Rambling Trie

Gem Version Dependency Status Build Status Code Climate Coverage Status Documentation Status

The Rambling Trie is a Ruby implementation of the trie data structure, which includes compression abilities and is designed to be very fast to traverse.

Installing the Rambling Trie

Requirements

You will need:

  • Ruby 2.1.0 or up
  • RubyGems

See RVM, rbenv or chruby for more information on how to manage Ruby versions.

Installation

You can either install it manually with:

gem install rambling-trie

Or, include it in your Gemfile and bundle it:

gem 'rambling-trie'

Using the Rambling Trie

Creation

To create a new trie, initialize it like this:

trie = Rambling::Trie.create

You can also provide a block and the created trie instance will be yielded for you to perform any operation on it:

Rambling::Trie.create do |trie|
  trie << 'word'
end

Additionally, you can provide the path to a file that contains all the words to be added to the trie, and it will read the file and create the complete structure for you, like this:

trie = Rambling::Trie.create '/path/to/file'

By default, a plain text file with the following format will be expected:

some
words
to
populate
the
trie

If you want to use a custom file format, you will need to provide a custom file reader that defines an #each_word method that yields each word contained in the file. Look at the PlainText reader class for an example, and at the Configuration section to see how to add your own custom file readers.

Operations

To add new words to the trie, use #add or its alias #<<:

trie.add 'word'
trie << 'word'

And to find out if a word already exists in the trie, use #word? or its alias #include?:

trie.word? 'word'
trie.include? 'word'

If you wish to find if part of a word exists in the trie instance, you should call #partial_word? or its alias #match?:

trie.partial_word? 'partial_word'
trie.match? 'partial_word'

To get all the words that start with a particular string, you can use #scan or its alias #words:

trie.scan 'hi' # => ['hi', 'high', 'highlight', ...]
trie.words 'hi' # => ['hi', 'high', 'highlight', ...]

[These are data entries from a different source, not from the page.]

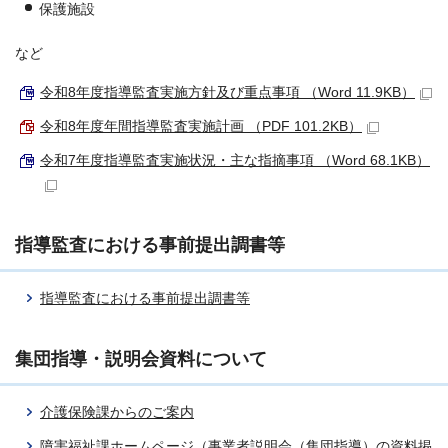
保護施設
など
令和8年度指導監査実施方針及び重点事項 （Word 11.9KB）
令和8年度年間指導監査実施計画 （PDF 101.2KB）
令和7年度指導監査実施状況・主な指摘事項 （Word 68.1KB）
指導監査における事前提出調書等
指導監査における事前提出調書等
集団指導・説明会資料について
介護保険課からのご案内
障害福祉課ホームページ（事業者説明会（集団指導）の資料掲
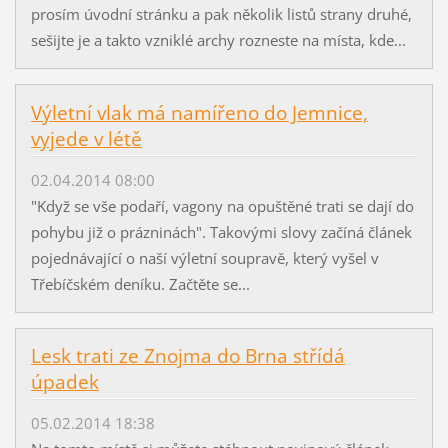
prosím úvodní stránku a pak několik listů strany druhé,
sešijte je a takto vzniklé archy rozneste na místa, kde...
Výletní vlak má namířeno do Jemnice,
vyjede v létě
02.04.2014 08:00
"Když se vše podaří, vagony na opuštěné trati se dají do
pohybu již o prázninách". Takovými slovy začíná článek
pojednávající o naší výletní soupravě, který vyšel v
Třebíčském deníku. Začtěte se...
Lesk trati ze Znojma do Brna střídá
úpadek
05.02.2014 18:38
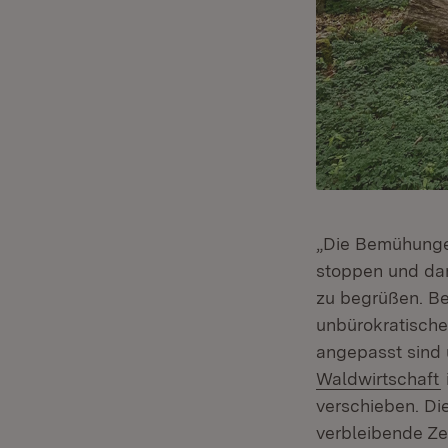
„Die Bemühunge
stoppen und dam
zu begrüßen. Be
unbürokratische
angepasst sind 
(
Waldwirtschaft
verschieben. Die
verbleibende Ze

To get all the words within a given string, you can use #words_within:

trie.words_within 'ifdxawesome45someword3' # => ['if', 'aw', 'awe', ...]
trie.words_within 'tktktktk' # => []

Or, if you're just interested in knowing whether a given string contains any valid words or not, you can use #words_within?:

trie.words_within? 'ifdxawesome45someword3' # => true
trie.words_within? 'tktktktk' # => false

Compression

By default, the Rambling Trie works as a standard trie. Starting from version 0.1.0, you can obtain a compressed trie from the standard one, by using the compression feature. Just call the #compress! method on the trie instance:

trie.compress!

This will reduce the size of the trie by using redundant node elimination (redundant nodes are the only-child non-terminal nodes).

Note: The #compress! method acts over the trie instance it belongs to and is destructive. Also, adding words after compression (with #add or #<<) is not supported.

You can find out if a trie instance is compressed by calling the #compressed? method:

trie.compressed?

Enumeration

Starting from version 0.4.2, you can use any Enumerable method over a trie instance, and it will iterate over each word contained in the trie. You can now do things like:

trie.each { |word| puts word }
trie.any? { |word| word.include? 'x' }
trie.all? { |word| word.include? 'x' }
# etc.

Serialization

Starting from version 1.0.0, you can store a full trie instance on disk and retrieve/use it later on. Loading a trie from disk takes less time, less cpu and less memory than loading every word into the trie every time. This is particularly useful for production applications, when you have word lists that you know are going to be static, or that change with little frequency.

To store a trie on disk, you can use .dump like this:

Rambling::Trie.dump trie, '/path/to/file'

Then, when you need to use a trie next time, you don't have to create a new one with all the necessary words. Rather, you can retrieve a previously stored one with .load like this:

trie = Rambling::Trie.load trie, '/path/to/file'

Supported formats

Currently, these formats are supported to store tries on disk:

When dumping into or loading from disk, the format is determined automatically based on the file extension, so .yml or .yaml files will be handled through YAML and .marshal files through Marshal.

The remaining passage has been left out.